The imaginary unit $i$ is needed, e.g. because the derivative is an anti-hermitian operator (recall the usual integration-by-part proof), while the momentum is required to be a hermitian operator in quantum mechanics.

This post imported from StackExchange Physics at 2015-03-30 13:52 (UTC), posted by SE-user Qmechanic
answered Dec 3, 2012 by Qmechanic (3,120 points) [ no revision ]
Wow, I knew this. I wasn't thinking straight today, gotta remember to not post questions when I have a fever. Thanks for the clear explanation!

This post imported from StackExchange Physics at 2015-03-30 13:52 (UTC), posted by SE-user rubenvb
Comment to the answer (v1): we focus on spatial directions $\mu=1,2,3$, and assume the sign convention $(-,+,+,+)$. See also this Phys.SE post.

This post imported from StackExchange Physics at 2015-03-30 13:52 (UTC), posted by SE-user Qmechanic
+ 1 like - 0 dislike

(Qmechanic has already given the answer. However since i spent some time writing the answer below so i am anyway posting it)

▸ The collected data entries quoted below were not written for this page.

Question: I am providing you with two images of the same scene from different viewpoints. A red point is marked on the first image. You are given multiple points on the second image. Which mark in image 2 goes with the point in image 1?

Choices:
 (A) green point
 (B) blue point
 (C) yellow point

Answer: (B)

Consider charged particle with charge $q$, and (nonzero) rest mass $m$ moving in a spacetime with coordinates $(x^0,x^1,...,x^{n-1})$. When there is no electromagnetic field then the action of particle is given as

$\tag {1} S=-mc\displaystyle\int \sqrt {\eta_{\mu\nu}\dot x^\mu(\lambda)\dot x^\nu(\lambda)}d\lambda$

Where $\lambda$ is the parameter along the trajectory $x^{\mu}(\lambda)$ of the particle and $\dot x^{\mu}$ means $\partial x^{\mu}(\lambda)/\partial\lambda$. Note that the action is Lorentz invariant. When there is a $U(1)$ gauge field $-iA_{\mu}dx^{\mu}$ then we can add one more Lorentz invariant term to this action to generalize it as :-

$\tag{2}S=-mc\displaystyle\int \sqrt {\eta_{\mu\nu}\dot x^\mu (\lambda)\dot x^\nu (\lambda)}d\lambda-(q/c)\displaystyle\int \eta_{\mu\nu}A^{\mu}\dot x^{\mu}(\lambda)d\lambda$

Now in order to proceed its convenient to work in a particular inertial frame, and look at things from the viewpoint of inertial observer corresponding to that frame. In such a frame we can take $x^0(\lambda)/c=t=\lambda$. Above integral was from some point $\lambda_{0}$ to some $\lambda_{1}$. Now it becomes an integral from $t_0=x^0(\lambda_0)/c$ to $t_1=x^0(\lambda_1)/c$ and can be written as

$\tag{3} S=-mc^2\displaystyle\int \sqrt {1-v^2/c^2}dt-\displaystyle\int (qA^{0}-\frac {q}{c} \sum_{i}v^{i}.A^{i}) dt$

So

$\tag{4} L=-mc^2\sqrt {1-v^2/c^2}- (qA^{0}-\displaystyle \frac {q}{c} \sum_{i}v^{i}.A^{i})$

canonical momentum corresponding to $x^i$ can now be obtained as partial derivative of $L$ wrt $v^i=dx^i/dt$ and is given as :-

$\tag{5} \pi_i=mv^i/\sqrt {1-v^2/c^2}+\displaystyle\frac{q}{c}A^{i}$

Thus, as Qmechanic has answered, canonical momentum corresponding to $i$ th coordinate is physical momentum along that coordinate plus a contribution from gauge potential.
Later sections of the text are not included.